■ Assignment:
In the entries that follow, the line with "What do you see at coordinates (152, 1965)" opens the range and the line with "Image resolution: width=962" closes it; repeat that range exactly, both lines included.

■ Data under study:
====================

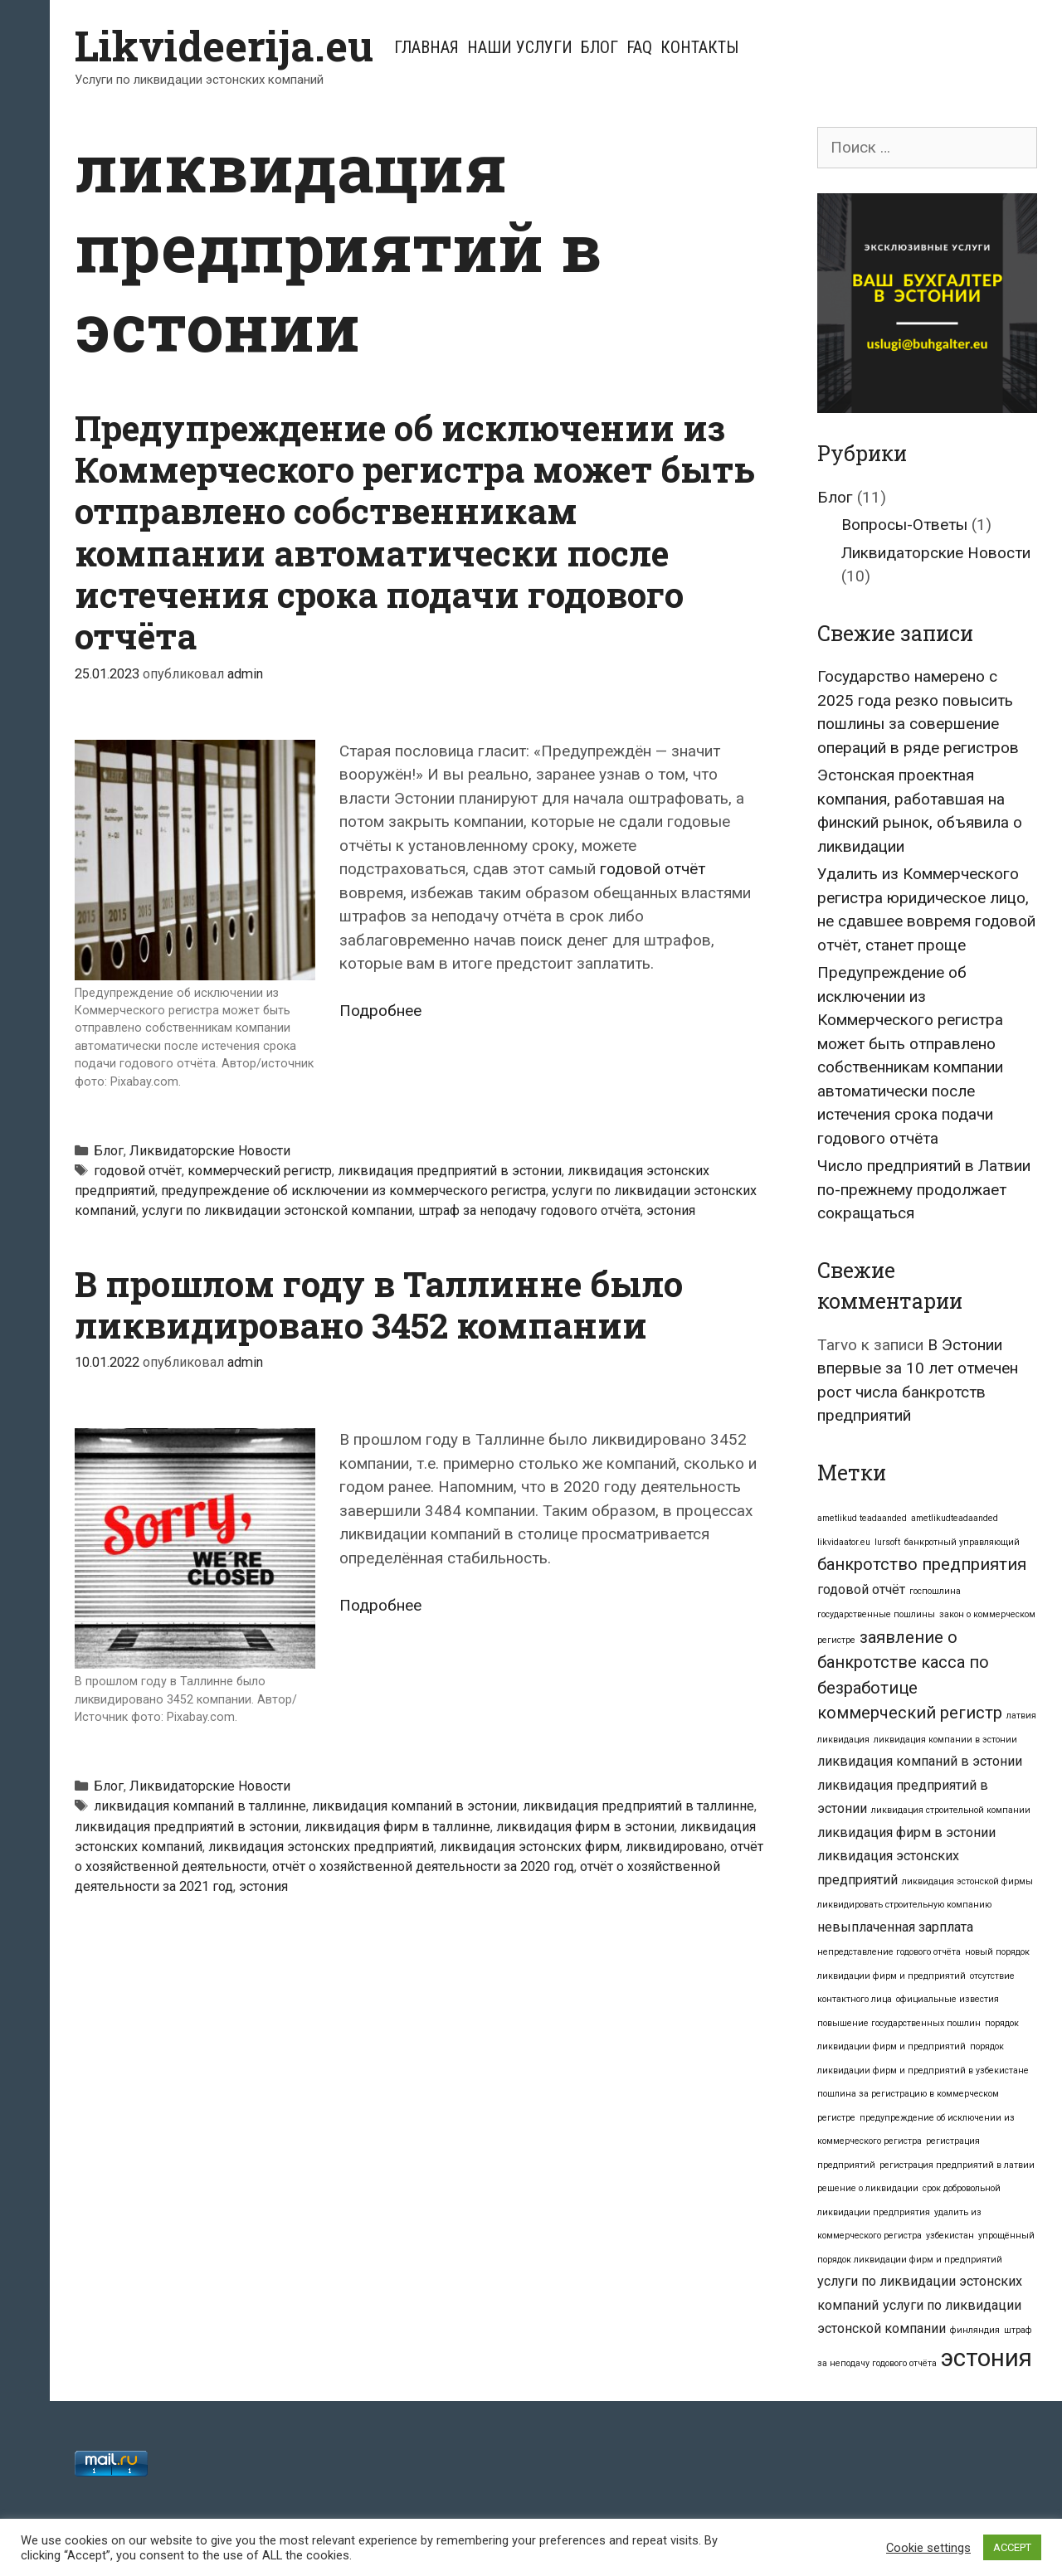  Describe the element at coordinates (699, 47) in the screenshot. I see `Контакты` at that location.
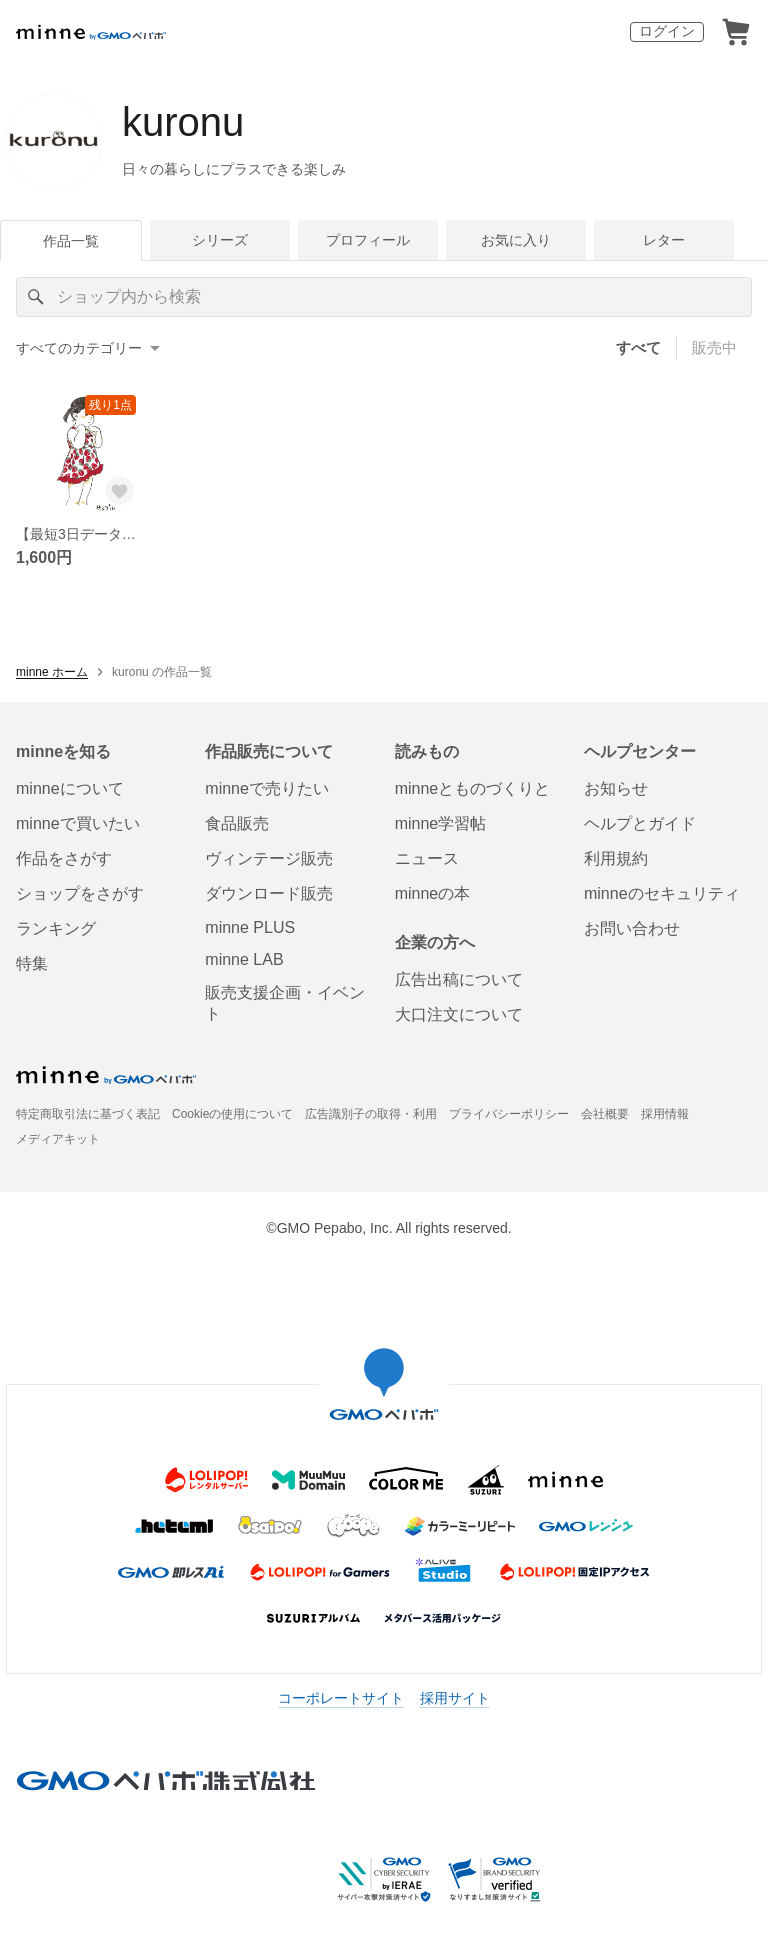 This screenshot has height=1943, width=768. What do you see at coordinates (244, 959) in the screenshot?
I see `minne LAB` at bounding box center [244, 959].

====================

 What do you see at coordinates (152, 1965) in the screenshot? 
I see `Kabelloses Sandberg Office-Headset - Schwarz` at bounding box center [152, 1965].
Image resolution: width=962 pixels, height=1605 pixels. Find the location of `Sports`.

====================

■ Reply:
 What do you see at coordinates (152, 1965) in the screenshot? 
I see `Kabelloses Sandberg Office-Headset - Schwarz` at bounding box center [152, 1965].
Image resolution: width=962 pixels, height=1605 pixels. Find the location of `Sports`.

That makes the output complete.